▸ TASK:
In your copy, repeat each record exactly and include no pictures.
•••••
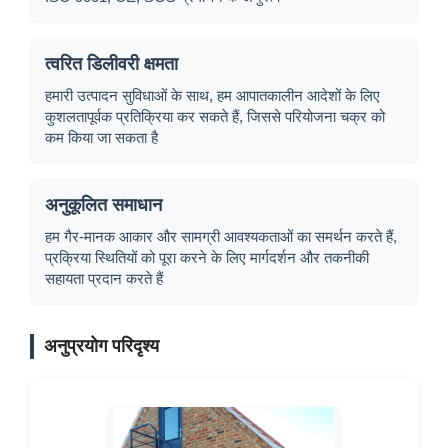
त्वरित डिलीवरी क्षमता
हमारी उत्पादन सुविधाओं के साथ, हम आपातकालीन आदेशों के लिए
कुशलतापूर्वक प्रतिक्रिया कर सकते हैं, जिससे परियोजना चक्र को
कम किया जा सकता है
अनुकूलित समाधान
हम गैर-मानक आकार और सामग्री आवश्यकताओं का समर्थन करते हैं,
प्रक्रिया स्थितियों को पूरा करने के लिए मार्गदर्शन और तकनीकी
सहायता प्रदान करते हैं
अनुप्रयोग परिदृश्य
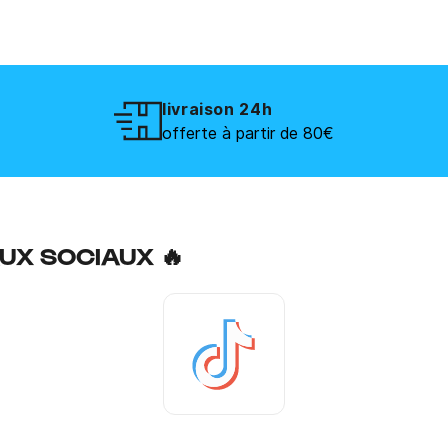
livraison 24h
offerte à partir de 80€
UX SOCIAUX 🔥
Tiktok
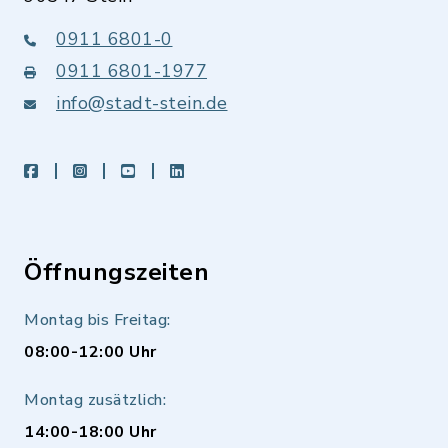
0911 6801-0
0911 6801-1977
info@stadt-stein.de
facebook
instagram
youtube
LinkedIn
Öffnungszeiten
Montag bis Freitag:
08:00-12:00 Uhr
Montag zusätzlich:
14:00-18:00 Uhr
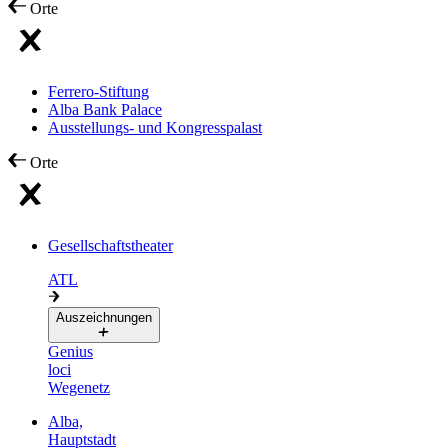
Orte
Ferrero-Stiftung
Alba Bank Palace
Ausstellungs- und Kongresspalast
Orte
Gesellschaftstheater
ATL
Auszeichnungen
Genius
loci
Wegenetz
Alba,
Hauptstadt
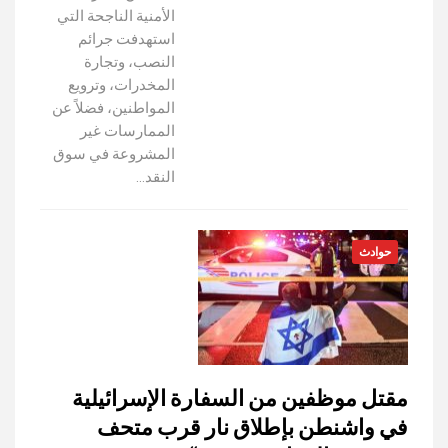
الأمنية الناجحة التي
استهدفت جرائم
النصب، وتجارة
المخدرات، وترويع
المواطنين، فضلاً عن
الممارسات غير
المشروعة في سوق
النقد…
حوادث
مقتل موظفين من السفارة الإسرائيلية
في واشنطن بإطلاق نار قرب متحف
•••••
▸ COMPLETED EXERCISE:
त्वरित डिलीवरी क्षमता
हमारी उत्पादन सुविधाओं के साथ, हम आपातकालीन आदेशों के लिए
कुशलतापूर्वक प्रतिक्रिया कर सकते हैं, जिससे परियोजना चक्र को
कम किया जा सकता है
अनुकूलित समाधान
हम गैर-मानक आकार और सामग्री आवश्यकताओं का समर्थन करते हैं,
प्रक्रिया स्थितियों को पूरा करने के लिए मार्गदर्शन और तकनीकी
सहायता प्रदान करते हैं
अनुप्रयोग परिदृश्य
livraison 24h
offerte à partir de 80€
UX SOCIAUX 🔥
Tiktok
0911 6801-0
0911 6801-1977
info@stadt-stein.de
facebook
instagram
youtube
LinkedIn
Öffnungszeiten
Montag bis Freitag:
08:00-12:00 Uhr
Montag zusätzlich:
14:00-18:00 Uhr
Orte
Ferrero-Stiftung
Alba Bank Palace
Ausstellungs- und Kongresspalast
Orte
Gesellschaftstheater
ATL
Auszeichnungen
Genius
loci
Wegenetz
Alba,
Hauptstadt
الأمنية الناجحة التي
استهدفت جرائم
النصب، وتجارة
المخدرات، وترويع
المواطنين، فضلاً عن
الممارسات غير
المشروعة في سوق
النقد…
حوادث
مقتل موظفين من السفارة الإسرائيلية
في واشنطن بإطلاق نار قرب متحف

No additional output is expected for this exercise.